Un autobus di corsa in mezzo al nulla

Non guido e quindi mi affido ai mezzi pubblici. Google Maps mi dice che per andare da Sligo a Rosses Point ci vogliono 20 minuti. Ho la mia Leap card, la tessera dei trasporti che vale su tutta la rete nazionale. Il bus arriva con largo anticipo e l’autista oltre a non avere voglia non è abituato evidentemente ad avere a che fare con i turisti. Fa finta di non capire la mia pronuncia quando gli dico che voglio andare a vedere il Waiting on the shore monument. Glielo faccio vedere sul cellulare e salto a bordo. Salto, letteralmente, perché lui è in a hurry. Chissà per cosa.

Una terra di migtanti

Rosses Point mi accoglie con la minaccia della pioggia ma è bellissima lo stesso. Un faro all’orizzonte, un punto di Irlanda che congiunge chi resta e chi è partito. Terra di migranti, consapevole e orgogliosa, terra che si ama ed è amata forse proprio per questo. Però a un certo punto inizia a piovere.

Andare avanti

Quando viaggio ho un concetto stoico dell’esplorazione dei posti. Non mi concedo sconti: se vado vado e non mi fermo. So che la pioggia in Irlanda è uno scroscio e che poi si apre il cielo e torna il sole. Ma questa volta no, non è così. Resto alla fermata del bus il tempo sufficiente per inzupparmi i calzoni. E per capire che le scarpe tanto decantate non sono waterproof. Questo tempo va sfidato camminando. Bisogna scendere e avvicinarsi alla città, nonostante siano circa 7 chilometri. Google maps dice un’ora. Ce la posso fare.

Noi italiani la pioggia, anche in questi anni di siccità non la amiamo come fenomeno naturale da guardare in faccia. Causa rallentamenti del traffico, macchine che schizzano l’acqua e ti lavano dalla testa ai piedi. Dalla pioggia vanno protetti i bambini per non farli raffreddare. Ma la pioggia irlandese, quando non hai altro che l’acqua che cade attorno a te è molto molto altro.

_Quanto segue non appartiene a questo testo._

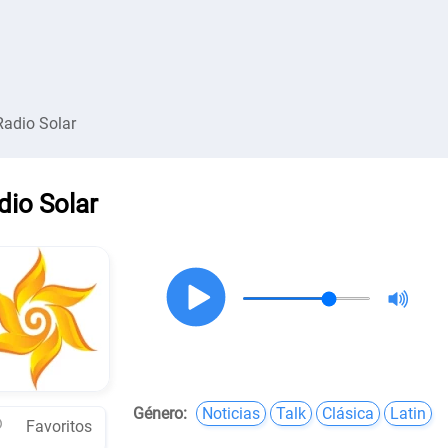
Radio Solar
dio Solar
Género:
Noticias
Talk
Clásica
Latin
Favoritos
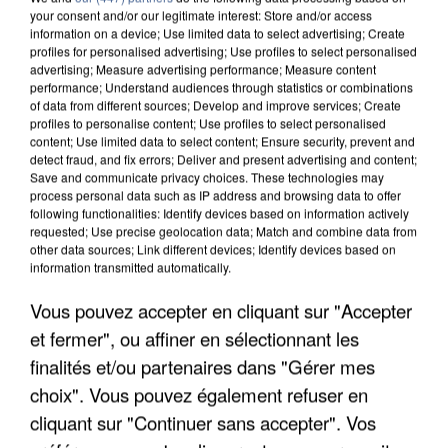
your consent and/or our legitimate interest: Store and/or access
information on a device; Use limited data to select advertising; Create
profiles for personalised advertising; Use profiles to select personalised
advertising; Measure advertising performance; Measure content
performance; Understand audiences through statistics or combinations
of data from different sources; Develop and improve services; Create
profiles to personalise content; Use profiles to select personalised
content; Use limited data to select content; Ensure security, prevent and
detect fraud, and fix errors; Deliver and present advertising and content;
Save and communicate privacy choices. These technologies may
process personal data such as IP address and browsing data to offer
following functionalities: Identify devices based on information actively
requested; Use precise geolocation data; Match and combine data from
other data sources; Link different devices; Identify devices based on
information transmitted automatically.
UN SECOND CADRE DE LA DZ MAFIA
INTERPELLÉ EN ALGÉRIE
Vous pouvez accepter en cliquant sur "Accepter
et fermer", ou affiner en sélectionnant les
finalités et/ou partenaires dans "Gérer mes
choix". Vous pouvez également refuser en
cliquant sur "Continuer sans accepter". Vos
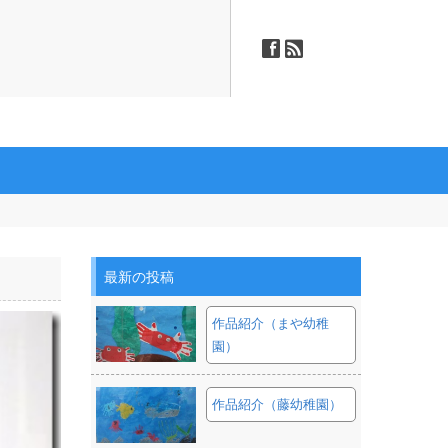
ä
ñ
最新の投稿
作品紹介（まや幼稚
園）
作品紹介（藤幼稚園）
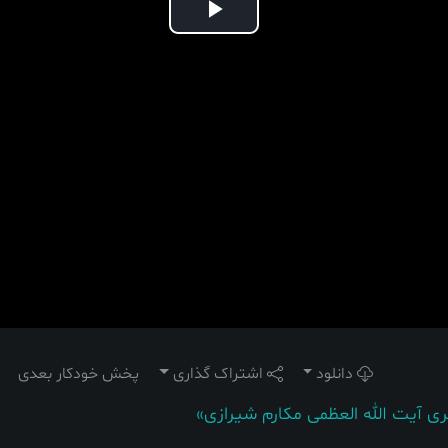
Play
Video
دانلود
اشتراک گذاری
پخش خودکار بعدی
ی آیت الله العظمی مکارم شیرازی»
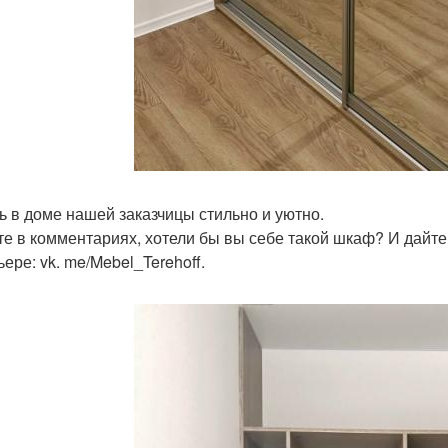
ь в доме нашей заказчицы стильно и уютно.
е в комментариях, хотели бы вы себе такой шкаф? И дайте
ере: vk. me/Mebel_Terehoff.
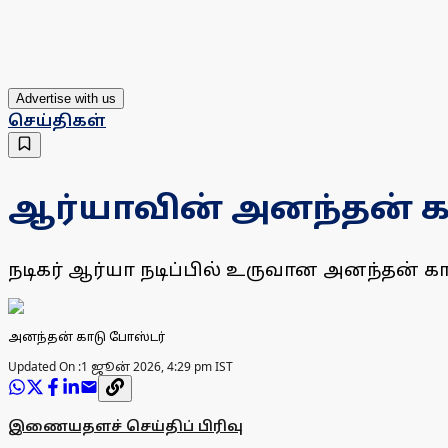
Advertise with us
செய்திகள்
ஆர்யாவின் அனந்தன் கா
நடிகர் ஆர்யா நடிப்பில் உருவான அனந்தன் காடு
அனந்தன் காடு போஸ்டர்
Updated On :
1 ஜூன் 2026, 4:29 pm IST
இணையதளச் செய்திப் பிரிவு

La nostra idea della pioggia

La prendo bene. Inizio a cantare. Guardo dritta davanti a me aggiustandomi ripetutamente il cappuccio del Goretex. A un certo punto incrocio l’host della stanza che ho preso in affitto. E’ un giovane virgulto che avrà più o meno 25 anni. Faccia da bravo ragazzo irlandese che quando ha saputo che venivo da Torino ha detto due cose: “ho molti amici e conosco the shrod (il lenzuolo)”. “The Holy Shrod (la Sacra Sindone)” ho aggiunto io. Gli Irlandesi sono così, i fondamentali del cattolicesimo romano continuano a trasmetterli alle nuove generazioni.

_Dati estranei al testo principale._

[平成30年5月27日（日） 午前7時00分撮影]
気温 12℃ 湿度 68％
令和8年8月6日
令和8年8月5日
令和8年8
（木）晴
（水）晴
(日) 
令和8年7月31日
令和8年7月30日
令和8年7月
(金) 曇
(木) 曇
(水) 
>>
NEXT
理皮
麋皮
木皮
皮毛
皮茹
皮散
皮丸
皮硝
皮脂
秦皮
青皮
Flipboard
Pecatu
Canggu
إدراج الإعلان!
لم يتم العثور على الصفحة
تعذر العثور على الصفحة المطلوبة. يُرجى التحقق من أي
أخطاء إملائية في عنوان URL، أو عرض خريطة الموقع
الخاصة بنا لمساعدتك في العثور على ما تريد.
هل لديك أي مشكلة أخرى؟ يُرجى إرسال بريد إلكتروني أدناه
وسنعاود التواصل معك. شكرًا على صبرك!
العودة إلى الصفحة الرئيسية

Tra l’Atlantico e il Sahara

Ma torniamo all’incontro nella discesa di Rosses Point. Lui è in tenuta da runner. Mi saluta, sorride e fa il pollice su. Ricambio il saluto. Ognuno di noi prosegue poi il suo cammino. Dopo una ventina di minuti ci reincrociamo mentre scende anche lui. E qui succede quello che mi fa capire il senso della pioggia. In piena esaltazione da eccesso di serotonica pronuncia urlando queste parole: “È bello vero? Questa aria sana fa bene, fa benissimoooo. Noi qui abbiamo l’Atlantico, altro che il vostro clima da Saharaaaaa”. Gli dico sì che è vero. Mi saluta perché è bagnato fradicio. E quando se ne va scoppio a ridere.

Attraversare la vita

In quel momento, infatti ho capito come bisogna prenderlo questo nuovo tempo che stiamo vivendo. Bisogna prenderlo come una pioggia che di domenica mattina non accenna a finire. Bisogna prenderlo attraversandola con i vestiti che si hanno, anche se non è un equipaggiamento perfetto. Sarà la pioggia irlandese a mandare via tutte le pesantezze di cui sono carica dopo un anno difficile. Sarà la pioggia a farmi dire: “Massì”. E a farmi attraversare la vita con gli stessi mezzi, che pochi o molti, difficili da asciugare o meno, non sono altro che i miei.